José Sierra at Gerald Peters Contemporary

The following review appeared in Artforum in March 2020.

In his latest body of work, José Sierra presents thirteen large anthropomorphic vessels that combine sculpture, painting, and ceramic techniques. Their varying surface textures and distilled vocabulary of geometric marks and colors (saturated lemon yellows, pinks, lime greens, and cobalt blues pattern dark gray and black surfaces) evoke the paintings of Surrealists, including Wifredo Lam and Joan Miró. But Sierra extends their language into three dimensions, exploring how an abstract lexicon can negotiate a form. He adds volume to the exteriors of his wheel-thrown creations via concave depressions, holes that punch through planes, strange appendages, and voluptuous curves that sit like fat on a human waist.
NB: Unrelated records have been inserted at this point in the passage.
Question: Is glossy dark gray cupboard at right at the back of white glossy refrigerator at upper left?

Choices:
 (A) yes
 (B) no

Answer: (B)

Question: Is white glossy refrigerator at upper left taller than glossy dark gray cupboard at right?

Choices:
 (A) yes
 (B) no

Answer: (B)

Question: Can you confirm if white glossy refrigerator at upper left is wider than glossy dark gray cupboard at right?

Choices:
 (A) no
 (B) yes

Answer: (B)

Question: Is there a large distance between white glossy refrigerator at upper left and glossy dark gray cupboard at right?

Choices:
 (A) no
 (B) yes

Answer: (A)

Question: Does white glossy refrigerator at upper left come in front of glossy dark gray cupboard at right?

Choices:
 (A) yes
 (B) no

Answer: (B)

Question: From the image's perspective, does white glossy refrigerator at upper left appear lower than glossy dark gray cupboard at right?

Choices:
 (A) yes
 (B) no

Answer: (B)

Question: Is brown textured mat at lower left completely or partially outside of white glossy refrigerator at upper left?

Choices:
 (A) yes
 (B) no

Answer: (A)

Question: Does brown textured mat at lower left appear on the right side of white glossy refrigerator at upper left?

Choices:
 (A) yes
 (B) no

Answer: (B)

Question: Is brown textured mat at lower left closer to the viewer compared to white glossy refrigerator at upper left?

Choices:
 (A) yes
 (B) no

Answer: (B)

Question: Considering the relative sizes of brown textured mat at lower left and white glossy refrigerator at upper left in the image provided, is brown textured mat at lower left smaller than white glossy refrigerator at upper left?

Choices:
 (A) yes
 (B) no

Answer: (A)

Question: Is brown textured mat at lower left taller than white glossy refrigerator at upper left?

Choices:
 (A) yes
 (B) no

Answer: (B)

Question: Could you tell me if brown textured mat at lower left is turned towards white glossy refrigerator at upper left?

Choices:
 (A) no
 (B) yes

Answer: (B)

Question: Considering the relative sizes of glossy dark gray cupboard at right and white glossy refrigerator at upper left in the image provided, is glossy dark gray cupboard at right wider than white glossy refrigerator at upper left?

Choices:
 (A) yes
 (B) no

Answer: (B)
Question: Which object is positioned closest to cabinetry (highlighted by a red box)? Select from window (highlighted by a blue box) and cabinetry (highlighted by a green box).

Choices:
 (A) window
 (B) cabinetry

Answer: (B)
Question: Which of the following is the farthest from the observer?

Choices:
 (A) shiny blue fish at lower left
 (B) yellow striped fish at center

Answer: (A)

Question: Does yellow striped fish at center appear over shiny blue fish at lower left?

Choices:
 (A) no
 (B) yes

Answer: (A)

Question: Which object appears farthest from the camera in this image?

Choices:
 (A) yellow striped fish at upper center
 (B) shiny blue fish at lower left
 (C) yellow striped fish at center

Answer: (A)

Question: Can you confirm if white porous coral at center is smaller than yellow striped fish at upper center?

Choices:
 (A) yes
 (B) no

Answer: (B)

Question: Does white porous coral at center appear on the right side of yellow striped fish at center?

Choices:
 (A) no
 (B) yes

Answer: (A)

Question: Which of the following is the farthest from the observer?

These idiosyncratic elements resist stable gender associations, reading alternately as phalluses, fingers, and tongues. For example, two glazed yellow dots on Untitled (021) (all works 2019) look like nipples or eyes, depending on where you stand. They pop against a coal-black background, under which fits a bright red concave sphere. A red column sticks out of the sphere’s center, suggesting a phallus, a clitoris, or a tongue in a fishlike mouth. Unlike many works in the show, Untitled (021) is sealed at the top; it refuses access to its interiority.

The success of these objects derives partly from their ability to inspire the viewer’s bodily empathy, even as the works remain delightfully alien, abstract, inaccessible, and vulgar. In Untitled (019), the hard skin of the pot seems as if it has been pulled back in places to reveal fluffy-looking coils reminiscent of intestines or insulation. When they are visible, the insides of the vessels are glazed, some in a dark pond green, and their bulbous folds and indentations show the inverse of their facades. It is fitting that those spaces, like the untitled titles, are empty, insisting on their sufficiency independent of possessions or identifications.